[Records excerpted from a collection]
•••
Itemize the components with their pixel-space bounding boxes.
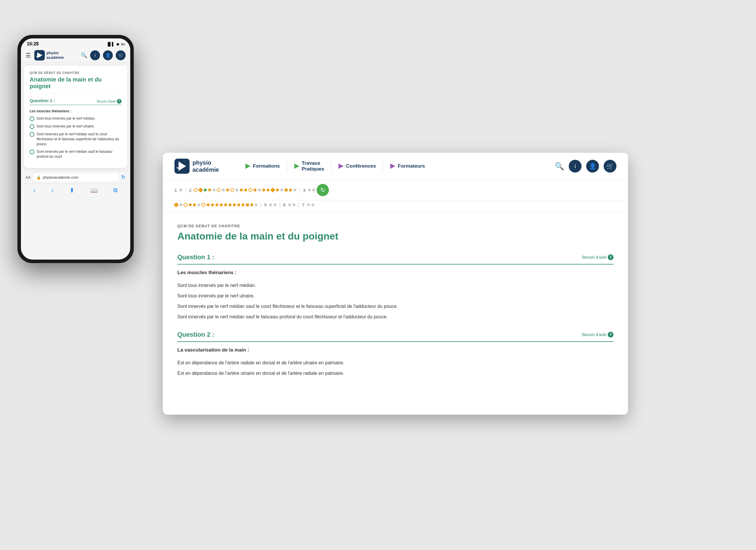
prog-dot-18 xyxy=(312,188,315,191)
desktop-help-circle-2: ? xyxy=(608,332,614,338)
prog-diamond-1 xyxy=(193,188,198,193)
prog-dot-r2-2 xyxy=(189,203,192,206)
phone-cart-icon[interactable]: 🛒 xyxy=(116,50,126,60)
phone-logo-icon xyxy=(34,50,45,60)
phone-question-label: Question 1 : xyxy=(30,98,55,103)
prog-dot-r2-18 xyxy=(288,203,291,206)
prog-dot-16 xyxy=(293,188,296,191)
mobile-phone: 16:28 ▐▌▌ ◈ ▭ ☰ physio académie xyxy=(17,35,134,263)
prog-dot-green xyxy=(204,188,207,191)
phone-radio-1[interactable] xyxy=(30,116,34,121)
phone-info-icon[interactable]: i xyxy=(90,50,100,60)
nav-travaux-pratiques[interactable]: Travaux Pratiques xyxy=(287,158,331,174)
nav-formations[interactable]: Formations xyxy=(238,161,287,171)
desktop-content: QCM DE DÉBUT DE CHAPITRE Anatomie de la … xyxy=(163,212,628,399)
phone-font-size-label[interactable]: AA xyxy=(26,175,31,179)
prog-dot-15 xyxy=(289,188,292,191)
prog-diamond-2 xyxy=(198,188,203,193)
desktop-question-1: Question 1 : Besoin d'aide ? Les muscles… xyxy=(177,253,614,322)
prog-dot-r2-21 xyxy=(311,203,314,206)
prog-dot-2 xyxy=(208,188,211,191)
prog-dot-9 xyxy=(254,188,256,191)
prog-dot-r2-20 xyxy=(307,203,310,206)
desktop-answer-1-3: Sont innervés par le nerf médian sauf le… xyxy=(177,301,614,312)
desktop-nav-links: Formations Travaux Pratiques Conférences… xyxy=(238,158,543,174)
prog-diamond-5 xyxy=(248,188,253,193)
phone-chapter-label: QCM DE DÉBUT DE CHAPITRE xyxy=(30,71,122,74)
desktop-besoin-aide-1[interactable]: Besoin d'aide ? xyxy=(582,254,614,260)
phone-radio-3[interactable] xyxy=(30,132,34,137)
phone-back-button[interactable]: ‹ xyxy=(33,187,35,193)
status-icons: ▐▌▌ ◈ ▭ xyxy=(106,42,124,46)
desktop-answer-2-2: Est en dépendance de l'artère ulnaire en… xyxy=(177,368,614,379)
desktop-q1-title: Question 1 : xyxy=(177,253,214,261)
desktop-info-icon[interactable]: i xyxy=(569,160,582,172)
prog-dot-3 xyxy=(213,188,215,191)
phone-url-input[interactable]: 🔒 physioacademie.com xyxy=(33,173,118,181)
phone-nav: ☰ physio académie 🔍 i 👤 🛒 xyxy=(21,48,130,63)
prog-diamond-r2-1 xyxy=(174,202,179,207)
prog-dot-5 xyxy=(226,188,229,191)
progress-bar: 1 | 2 | xyxy=(163,180,628,200)
phone-content-card: QCM DE DÉBUT DE CHAPITRE Anatomie de la … xyxy=(24,65,127,168)
prog-dot-r2-17 xyxy=(274,203,277,206)
phone-refresh-icon[interactable]: ↻ xyxy=(121,174,126,180)
desktop-logo-icon xyxy=(174,159,190,174)
formateurs-arrow-icon xyxy=(390,163,395,169)
desktop-search-icon[interactable]: 🔍 xyxy=(555,162,564,171)
phone-answer-1: Sont tous innervés par le nerf médian. xyxy=(30,116,122,121)
phone-browser-nav: ‹ › ⬆ 📖 ⧉ xyxy=(21,184,130,197)
prog-dot-6 xyxy=(236,188,238,191)
desktop-account-icon[interactable]: 👤 xyxy=(586,160,599,172)
refresh-progress-button[interactable]: ↻ xyxy=(317,184,329,196)
conferences-arrow-icon xyxy=(338,163,344,169)
prog-dot-14 xyxy=(280,188,283,191)
battery-icon: ▭ xyxy=(121,42,124,46)
prog-dot-4 xyxy=(222,188,225,191)
status-time: 16:28 xyxy=(27,41,39,47)
phone-account-icon[interactable]: 👤 xyxy=(103,50,113,60)
desktop-cart-icon[interactable]: 🛒 xyxy=(604,160,616,172)
desktop-answer-1-2: Sont tous innervés par le nerf ulnaire. xyxy=(177,291,614,301)
phone-question-divider xyxy=(30,105,122,105)
desktop-nav: physio académie Formations Travaux Prati… xyxy=(163,153,628,180)
phone-search-icon[interactable]: 🔍 xyxy=(81,52,87,58)
phone-radio-2[interactable] xyxy=(30,124,34,129)
phone-share-button[interactable]: ⬆ xyxy=(69,187,74,194)
desktop-window: physio académie Formations Travaux Prati… xyxy=(163,153,628,415)
prog-dot-7 xyxy=(240,188,243,191)
phone-besoin-aide[interactable]: Besoin d'aide ? xyxy=(97,99,122,104)
prog-dot-r2-9 xyxy=(224,203,227,206)
desktop-logo: physio académie xyxy=(174,159,227,174)
phone-tabs-button[interactable]: ⧉ xyxy=(113,187,117,193)
prog-dot-r2-6 xyxy=(211,203,214,206)
prog-dot-1 xyxy=(179,188,182,191)
prog-square-r2-1 xyxy=(246,203,249,206)
desktop-q2-header: Question 2 : Besoin d'aide ? xyxy=(177,331,614,342)
phone-bookmarks-button[interactable]: 📖 xyxy=(90,187,98,194)
nav-formateurs[interactable]: Formateurs xyxy=(383,161,432,171)
prog-dot-r2-12 xyxy=(237,203,240,206)
phone-question-1: Question 1 : Besoin d'aide ? Les muscles… xyxy=(30,98,122,159)
prog-dot-r2-19 xyxy=(293,203,295,206)
phone-forward-button[interactable]: › xyxy=(51,187,54,193)
desktop-besoin-aide-2[interactable]: Besoin d'aide ? xyxy=(582,332,614,338)
prog-dot-r2-7 xyxy=(215,203,218,206)
desktop-q1-header: Question 1 : Besoin d'aide ? xyxy=(177,253,614,264)
desktop-answer-1-4: Sont innervés par le nerf médian sauf le… xyxy=(177,312,614,322)
phone-nav-icons: 🔍 i 👤 🛒 xyxy=(81,50,126,60)
desktop-question-2: Question 2 : Besoin d'aide ? La vascular… xyxy=(177,331,614,379)
phone-radio-4[interactable] xyxy=(30,149,34,154)
phone-help-icon: ? xyxy=(117,99,122,104)
prog-dot-r2-16 xyxy=(269,203,272,206)
progress-row-1: 1 | 2 | xyxy=(174,184,329,196)
phone-url-bar-container: AA 🔒 physioacademie.com ↻ xyxy=(21,171,130,184)
prog-dot-r2-14 xyxy=(250,203,253,206)
hamburger-icon[interactable]: ☰ xyxy=(26,52,31,59)
formations-arrow-icon xyxy=(245,163,251,169)
phone-answer-2: Sont tous innervés par le nerf ulnaire. xyxy=(30,124,122,129)
nav-conferences[interactable]: Conférences xyxy=(331,161,383,171)
prog-dot-r2-8 xyxy=(220,203,223,206)
desktop-answer-2-1: Est en dépendance de l'artère radiale en… xyxy=(177,358,614,368)
prog-dot-8 xyxy=(244,188,247,191)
•••
→ **Task requirements**
For each line of the data that has the word "arrow", report that line.

→ **Solution for this exercise**
formateurs-arrow-icon xyxy=(390,163,395,169)
conferences-arrow-icon xyxy=(338,163,344,169)
formations-arrow-icon xyxy=(245,163,251,169)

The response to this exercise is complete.